After the successful visit of Facebook COO, Sheryl Sandberg, Facebook founder Mark Zuckerberg is visiting India to address the two-day long event Internet.org summit (9-10 October), that is taking place in New Delhi.
Internet.org is the brainchild of Zuckerberg with the vision of making internet affordable and taking it places where even the term “internet” is an unknown entity. India is the second largest market for the social media giant and to sustain its growth, such an initiative makes complete sense to expand the market for Facebook.
With over a 100 million users logged in actively, from which 84 million actually access the social networking website from their mobile devices, the company sees a lot of potential in the country and in an effort to do so is building a Facebook that is lighter and will work on feature phones as well. With the recent acquisition of WhatsApp, the company envisions to achieve some of its target set with the Internet.org.
Zuckerberg’s visit is the third high profile visit after Amazon bigwig Jeff Bezos, and Microsoft’s Satya Nadella visited the country a few days ago.
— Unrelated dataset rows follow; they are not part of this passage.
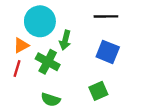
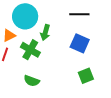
green square: (98, 91) -> (86, 76), moved

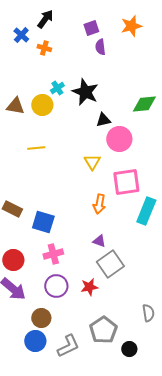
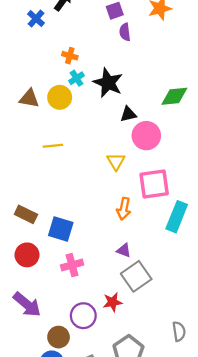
orange cross: (44, 48) -> (70, 56), moved
red circle: (13, 260) -> (27, 255), moved
purple circle: (56, 286) -> (83, 316), moved

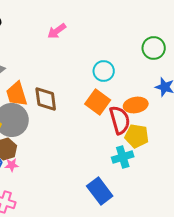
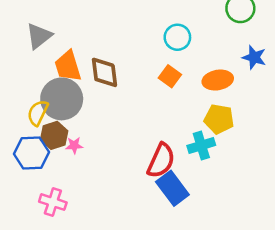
orange square: (98, 102) -> (170, 76), size x0.7
red semicircle: (120, 120) -> (161, 161), moved, turned 40
pink star: (12, 165) -> (74, 145), moved

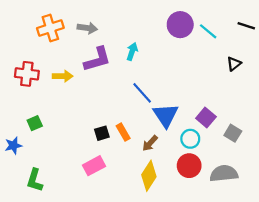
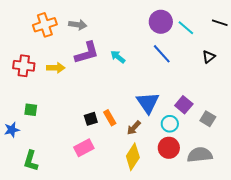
cyan arrow: (132, 51) -> (118, 57), moved, turned -70
blue line: (142, 93) -> (162, 54), moved
green square: (35, 123) -> (31, 110), turned 32

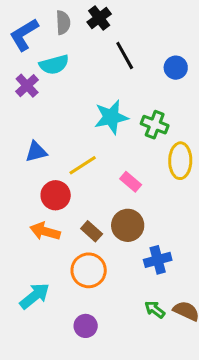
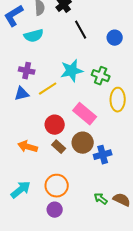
purple cross: (27, 86) -> (27, 71), moved, turned -35
yellow line: (83, 165) -> (48, 89), moved
pink rectangle: (131, 182) -> (85, 114), size x1.6
red circle: (56, 195) -> (55, 125), moved
blue cross: (158, 260) -> (103, 155), moved
orange circle: (89, 270) -> (57, 186), moved

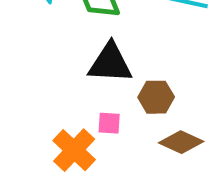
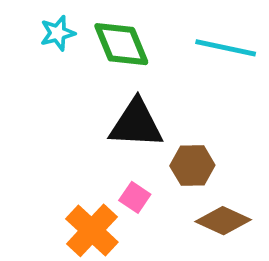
pink square: (109, 123) -> (135, 197), turned 30

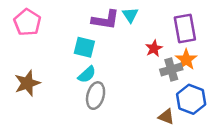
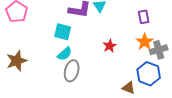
purple rectangle: (185, 29) -> (144, 17), size x0.6
red star: (154, 48) -> (110, 46), moved
gray cross: (171, 70) -> (159, 50), moved

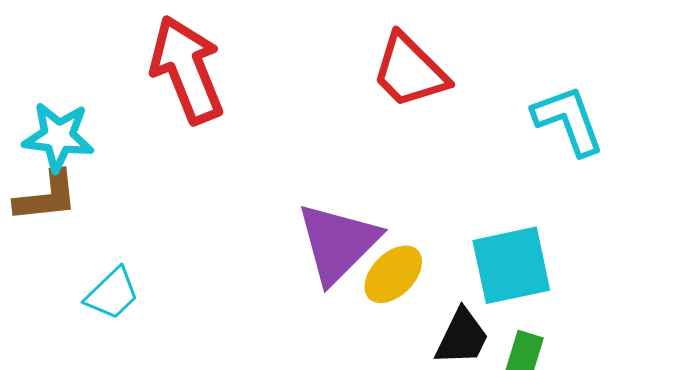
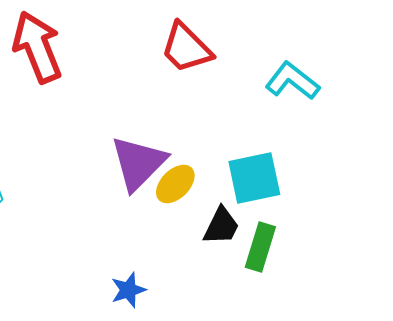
cyan L-shape: (568, 120) -> (292, 81), turned -32

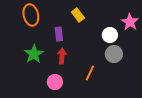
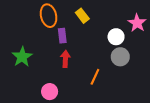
orange ellipse: (31, 15) -> (49, 16), moved
green star: (34, 54) -> (22, 57), moved
pink circle: (55, 82) -> (50, 92), moved

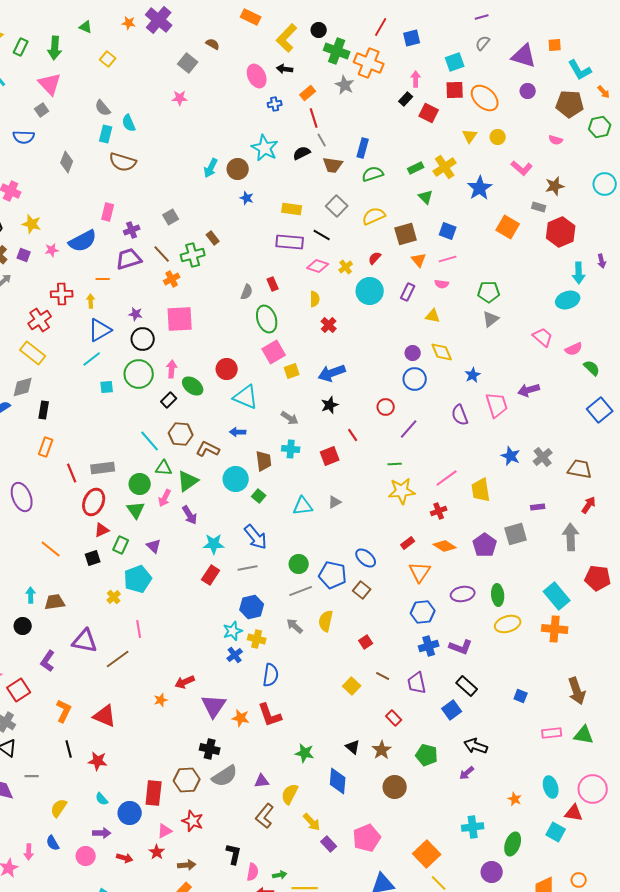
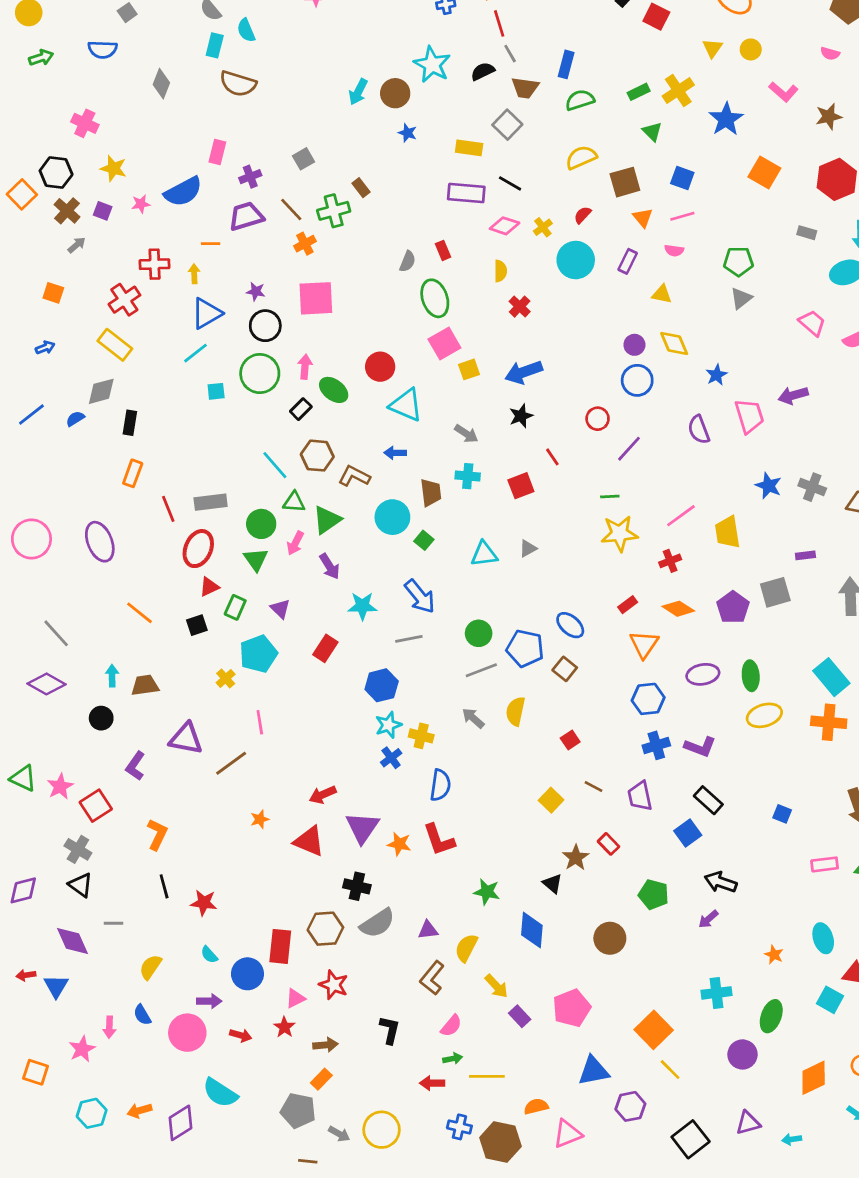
gray square: (337, 206) -> (507, 125), moved
gray rectangle: (539, 207) -> (807, 233), moved
gray cross: (543, 457) -> (812, 487), turned -30
red rectangle: (211, 575) -> (325, 648), moved
blue hexagon: (252, 607) -> (382, 685), moved
orange star: (161, 700) -> (260, 819), moved
red triangle: (105, 716) -> (309, 841), moved
brown star: (382, 750) -> (576, 858), moved
pink circle: (86, 856) -> (187, 1033), size x1.4
pink semicircle: (253, 872) -> (451, 1026), moved, turned 30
Zuckerberg also plans to meet Prime Minister Narendra Modi, along with other senior ministers tomorrow. With Modi interested in having an open and free internet media for everyone the meeting will certainly result in a big boost for both parties.
“India is an amazing country with unlimited potential. It is a place of big ambitions and Facebook is deeply committed to the country. We see lot of growth for us here. Tomorrow I’m meeting the Prime Minister. He is committed to connecting villages online and we are excited to see how Facebook can help,” Zuckerberg said while addressing a media interaction.
When Modi met Sanberg in July, he suggested the use of the website to improve the governance, and have better interaction with the public and boost tourism in the country.
Partnering with the other industry giants like Nokia, Qualcomm, Samsung, MediaTek, Opera and Ericcson; Facebook plans to enable internet to next five billion people. Also, it has partnered with FMCG giant Unilever to get a better understanding of the internet penetration in rural India and analyze its approach in the coming years.